3. De-Mythologizing the Spectacle: From Meme to the Mud

The final section of Chapter 7 is a graphic folk tale of the anonymous cyclist who suffers a sudden, catastrophic digestive failure mid-race. It’s a thematic pairing with the opening of Chapter 6.

Chapter 6 has an abstraction, the Forever Alone Bike Race Man YouTube clip. Here, Henri Giroud is completely abstracted by technology. He is a “melting mass of yellow color” compressed by a trial-version video editor, dissected by a vacuous online comment section, and flattened into a bloodless digital meme.

Chapter 7 has a folk tale that serves to reshape Dominic’s dreams into his depressing lived reality. The folk tale of the exploding bowels strips away televised glamour, romance, and digital abstraction from professional sports. Dominic realizes that professional cycling isn’t about the heroic podium finishes shown on TV4; it means “spending most of our time with our faces pointed directly into some other guy’s ass.”
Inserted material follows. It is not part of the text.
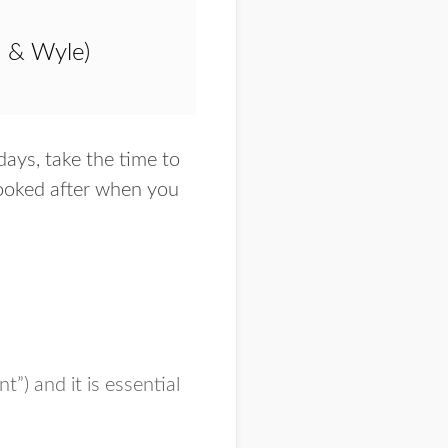
a & Wyle)
days, take the time to
 looked after when you
t”) and it is essential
By ending the chapter on the phrase “I have been hazed,” Dominic isn’t just talking about joining the peloton. He is realizing that the grand narrative of the elite athlete is a lie designed for public consumption. Beneath the sponsorship logos lies a brutal, deeply unglamorous world of physical degradation, where a human body is pushed so far past its limits that its own digestive system can turn on it as “retribution.”

The Synthesis

Ultimately, these two chapters chart the exact moment where the romantic illusions of youth die. Susan realizes the creative world of publishing she dreamed of as an eighteen-year-old is a corporate box managed by petty tyrants. Simultaneously, Dominic realizes that the stable, elite world of professional continental racing he signed up for is a penniless framework where you survive on menthol rub, diesel fumes, and the constant fear of the man in front of you collapsing.